Elle ne croyait pas à ses propres mots, mais c'était tout ce qu'elle pouvait dire. Les deux domestiques acquiescèrent vigoureusement de la tête, tout en affichant un adorable air encourageant.
— Est-ce que quelqu'un a renversé un verre de sang sur Beatricia ? lui demanda ensuite le valet avec amusement.
Nessa lui envoya un coup de coude réprobateur, alors qu'Alisée éclatait de rire.
— Malheureusement, non, répondit-elle. Mais si vous insistez, je me ferai une joie de le faire une prochaine fois !
— À vrai dire, avoua Nessa, ce n'est pas vraiment avec mademoiselle Blackfire que Drew a un problème. C'est plutôt avec son frère qu'il a rencontré quelques déconvenues...
Le domestique grommela un bon lot d'insultes envers le chef de clan, qui lui valurent des remarques outrées de la jeune blonde. Cependant, elle semblait bien partager son avis.
— J'ai aussi fait la connaissance de monsieur McLawrence, tout à l'heure, intervint la réserviste. On ne peut pas dire qu'il m'ait fait la meilleure des impressions...
— Ce n'est qu'un vaurien déguisé en gentilhomme, affirma Drew en croisant les bras. Pardonnez-moi si je suis trop franc, mais je préfère vous mettre en garde. Il pervertirait la plus douce des âmes.
Nessa pinça les lèvres, cependant elle ne le contredit pas. La vampire lui aurait bien demandé quel tort Branwell lui avait causé pour ainsi s'attirer ses foudres, mais elle ne voulait pas passer pour une indiscrète. Même si elle ne le connaissait que depuis peu de temps, le valet ne semblait pas du genre à médire de quelqu'un sans raison.
— Eh bien... Heureusement que mon âme n'est plus si douce, car monsieur McLawrence m'a invitée pour une partie de cartes...
— Et voilà, encore une qui est tombée dans ses filets, marmonna Drew en levant les yeux au ciel.
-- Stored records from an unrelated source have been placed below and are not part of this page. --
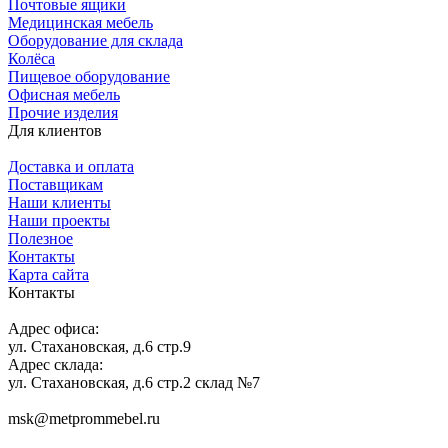
Почтовые ящики
Медицинская мебель
Оборудование для склада
Колёса
Пищевое оборудование
Офисная мебель
Прочие изделия
Для клиентов
Доставка и оплата
Поставщикам
Наши клиенты
Наши проекты
Полезное
Контакты
Карта сайта
Контакты
Адрес офиса:
ул. Стахановская, д.6 стр.9
Адрес склада:
ул. Стахановская, д.6 стр.2 склад №7
msk@metprommebel.ru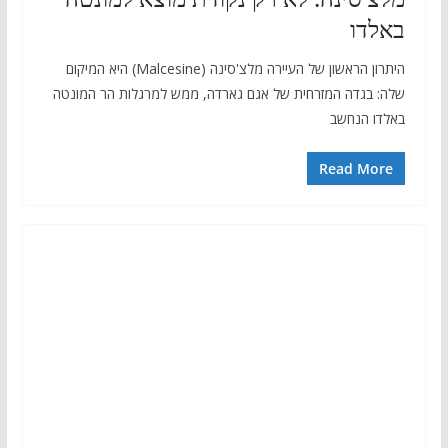
באלדו
היתרון הראשון של העיירה מלצ'סינה (Malcesine) היא המיקום
שלה: בגדה המזרחית של אגם גארדה, ממש למרגלות הר המונטה
באלדו הנחשב
Read More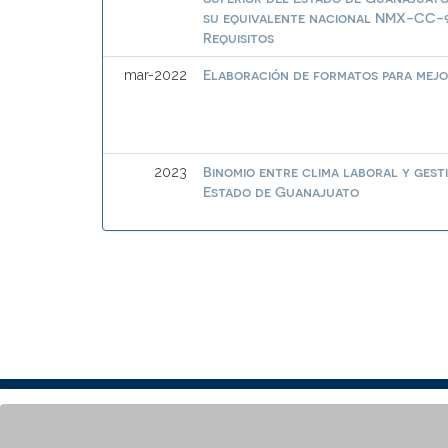
su equivalente nacional NMX-CC-90
Requisitos
Elaboración de formatos para mej
mar-2022
Binomio entre clima laboral y gesti
2023
Estado de Guanajuato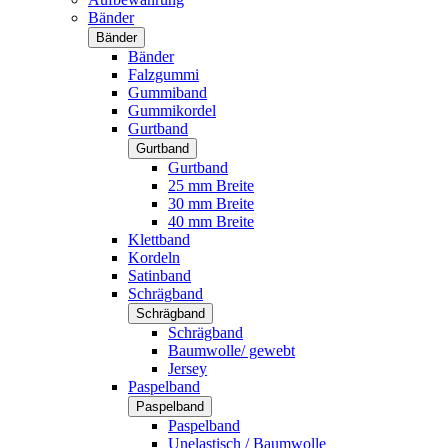
Bänder
Bänder
Bänder
Falzgummi
Gummiband
Gummikordel
Gurtband
Gurtband
Gurtband
25 mm Breite
30 mm Breite
40 mm Breite
Klettband
Kordeln
Satinband
Schrägband
Schrägband
Schrägband
Baumwolle/ gewebt
Jersey
Paspelband
Paspelband
Paspelband
Unelastisch / Baumwolle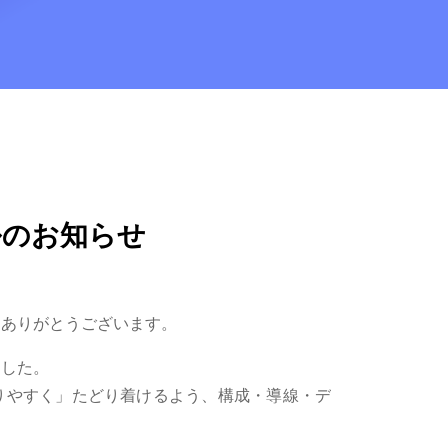
ルのお知らせ
にありがとうございます。
ました。
りやすく」たどり着けるよう、構成・導線・デ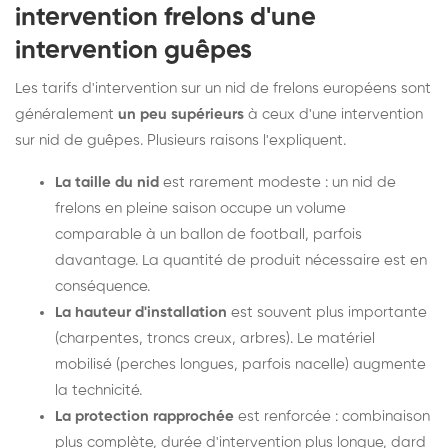
intervention frelons d'une
intervention guêpes
Les tarifs d'intervention sur un nid de frelons européens sont
généralement
un peu supérieurs
à ceux d'une intervention
sur nid de guêpes. Plusieurs raisons l'expliquent.
La taille du nid
est rarement modeste : un nid de
frelons en pleine saison occupe un volume
comparable à un ballon de football, parfois
davantage. La quantité de produit nécessaire est en
conséquence.
La hauteur d'installation
est souvent plus importante
(charpentes, troncs creux, arbres). Le matériel
mobilisé (perches longues, parfois nacelle) augmente
la technicité.
La protection rapprochée
est renforcée : combinaison
plus complète, durée d'intervention plus longue, dard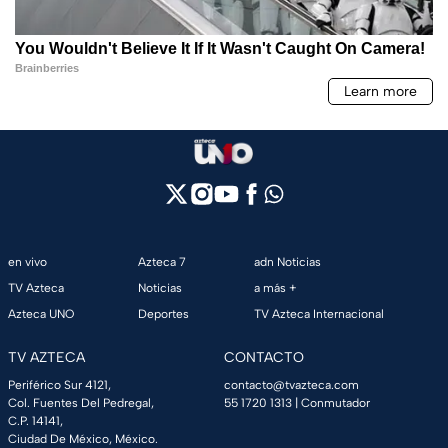
en vivo
Azteca 7
adn Noticias
TV Azteca
Noticias
a más +
Azteca UNO
Deportes
TV Azteca Internacional
TV AZTECA
CONTACTO
Periférico Sur 4121,
contacto@tvazteca.com
Col. Fuentes Del Pedregal,
55 1720 1313
| Conmutador
C.P. 14141,
Ciudad De México, México.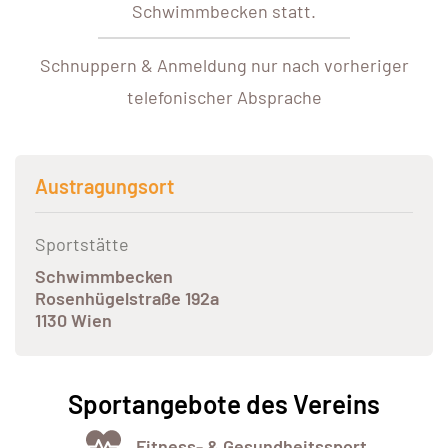
Schwimmbecken statt.
Schnuppern & Anmeldung nur nach vorheriger
telefonischer Absprache
Austragungsort
Sportstätte
Schwimmbecken
Rosenhügelstraße 192a
1130 Wien
Sportangebote des Vereins
Fitness- & Gesundheitssport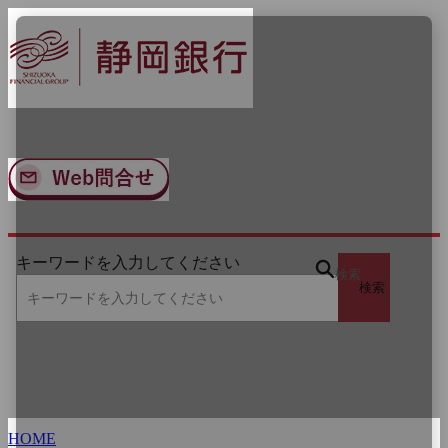
ナ
メ
ビ
イ
ゲ
ン
ー
コ
シ
ン
ョ
テ
ン
ン
へ
ツ
ス
へ
キ
ス
ッ
キ
プ
ッ
キーワードを入力してください
プ
検索
検索
HOME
La femme de chambre sembla prête à le gifler pour un tel manque de respect, mais Alisée gloussa une nouvelle fois.
— Si cela peut vous rassurer, j'ai passé l'âge de me laisser séduire par le premier venu. Dites-vous que j'ai cent deux ans et que je pourrais être votre grand-mère, voire votre arrière-grand-mère...
Les yeux ronds que posèrent les deux domestiques sur elle continuèrent à la faire rire. Comme il était plus plaisant de discuter avec des Neutres plutôt que de devoir endurer des vampires aux manières insupportables !
— Sans vouloir vous contredire, déclara Drew, monsieur McLawrence aurait l'âge d'être de la poussière au fond d'un cercueil, pourtant cela ne l'empêche pas de se comporter comme un parfait imbécile...
Alisée n'avait plus qu'à espérer qu'il soit un imbécile qui sache où trouver son frère.